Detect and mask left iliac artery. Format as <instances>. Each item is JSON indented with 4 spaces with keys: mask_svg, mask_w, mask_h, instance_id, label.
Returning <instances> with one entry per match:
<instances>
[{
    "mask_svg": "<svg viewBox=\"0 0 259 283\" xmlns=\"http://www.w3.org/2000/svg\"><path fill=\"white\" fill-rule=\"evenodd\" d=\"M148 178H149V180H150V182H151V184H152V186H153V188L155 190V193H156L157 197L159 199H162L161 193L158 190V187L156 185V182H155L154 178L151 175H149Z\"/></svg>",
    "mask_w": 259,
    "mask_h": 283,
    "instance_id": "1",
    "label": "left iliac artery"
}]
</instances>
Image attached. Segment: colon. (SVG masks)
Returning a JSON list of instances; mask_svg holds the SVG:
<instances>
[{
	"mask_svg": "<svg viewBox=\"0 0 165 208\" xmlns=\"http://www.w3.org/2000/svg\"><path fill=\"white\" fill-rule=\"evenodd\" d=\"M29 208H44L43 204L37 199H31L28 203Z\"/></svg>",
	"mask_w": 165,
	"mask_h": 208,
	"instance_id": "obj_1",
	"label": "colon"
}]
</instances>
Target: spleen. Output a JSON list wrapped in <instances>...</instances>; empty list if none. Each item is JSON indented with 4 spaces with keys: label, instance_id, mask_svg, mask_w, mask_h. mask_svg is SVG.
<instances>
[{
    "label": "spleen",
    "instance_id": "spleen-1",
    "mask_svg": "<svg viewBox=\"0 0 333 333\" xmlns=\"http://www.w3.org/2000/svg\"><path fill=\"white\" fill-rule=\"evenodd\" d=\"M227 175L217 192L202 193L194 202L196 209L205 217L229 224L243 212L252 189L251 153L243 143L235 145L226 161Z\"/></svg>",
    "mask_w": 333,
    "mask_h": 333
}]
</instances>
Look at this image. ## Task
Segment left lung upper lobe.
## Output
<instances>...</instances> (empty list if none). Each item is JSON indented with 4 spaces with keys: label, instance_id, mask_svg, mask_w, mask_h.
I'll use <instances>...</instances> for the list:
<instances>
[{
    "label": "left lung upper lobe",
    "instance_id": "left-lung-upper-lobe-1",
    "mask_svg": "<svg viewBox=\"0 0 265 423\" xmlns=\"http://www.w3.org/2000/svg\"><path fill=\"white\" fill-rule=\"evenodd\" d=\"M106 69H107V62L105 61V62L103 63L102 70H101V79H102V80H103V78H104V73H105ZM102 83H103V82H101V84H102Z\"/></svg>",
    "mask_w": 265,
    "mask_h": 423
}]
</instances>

══════════

→ **TASK TO COMPLETE**: All of the data above must be repeated exactly.

→ **SOLVED EXERCISE**:
Detect and mask left iliac artery. Format as <instances>. Each item is JSON indented with 4 spaces with keys: mask_svg, mask_w, mask_h, instance_id, label.
Returning <instances> with one entry per match:
<instances>
[{
    "mask_svg": "<svg viewBox=\"0 0 259 283\" xmlns=\"http://www.w3.org/2000/svg\"><path fill=\"white\" fill-rule=\"evenodd\" d=\"M148 178H149V180H150V182H151V184H152V186H153V188L155 190V193H156L157 197L159 199H162L161 193L158 190V187L156 185V182H155L154 178L151 175H149Z\"/></svg>",
    "mask_w": 259,
    "mask_h": 283,
    "instance_id": "1",
    "label": "left iliac artery"
}]
</instances>
Image attached. Segment: colon. (SVG masks)
Returning a JSON list of instances; mask_svg holds the SVG:
<instances>
[{
	"mask_svg": "<svg viewBox=\"0 0 165 208\" xmlns=\"http://www.w3.org/2000/svg\"><path fill=\"white\" fill-rule=\"evenodd\" d=\"M29 208H44L43 204L37 199H31L28 203Z\"/></svg>",
	"mask_w": 165,
	"mask_h": 208,
	"instance_id": "obj_1",
	"label": "colon"
}]
</instances>
Target: spleen. Output a JSON list wrapped in <instances>...</instances>; empty list if none. Each item is JSON indented with 4 spaces with keys: label, instance_id, mask_svg, mask_w, mask_h. mask_svg is SVG.
<instances>
[{
    "label": "spleen",
    "instance_id": "spleen-1",
    "mask_svg": "<svg viewBox=\"0 0 333 333\" xmlns=\"http://www.w3.org/2000/svg\"><path fill=\"white\" fill-rule=\"evenodd\" d=\"M227 175L217 192L202 193L194 202L196 209L205 217L229 224L243 212L252 189L251 153L243 143L235 145L226 161Z\"/></svg>",
    "mask_w": 333,
    "mask_h": 333
}]
</instances>
Look at this image. ## Task
Segment left lung upper lobe.
## Output
<instances>...</instances> (empty list if none). Each item is JSON indented with 4 spaces with keys: label, instance_id, mask_svg, mask_w, mask_h.
I'll use <instances>...</instances> for the list:
<instances>
[{
    "label": "left lung upper lobe",
    "instance_id": "left-lung-upper-lobe-1",
    "mask_svg": "<svg viewBox=\"0 0 265 423\" xmlns=\"http://www.w3.org/2000/svg\"><path fill=\"white\" fill-rule=\"evenodd\" d=\"M106 69H107V62L105 61V62L103 63L102 70H101V79H102V80H103V78H104V73H105ZM102 83H103V82H101V84H102Z\"/></svg>",
    "mask_w": 265,
    "mask_h": 423
}]
</instances>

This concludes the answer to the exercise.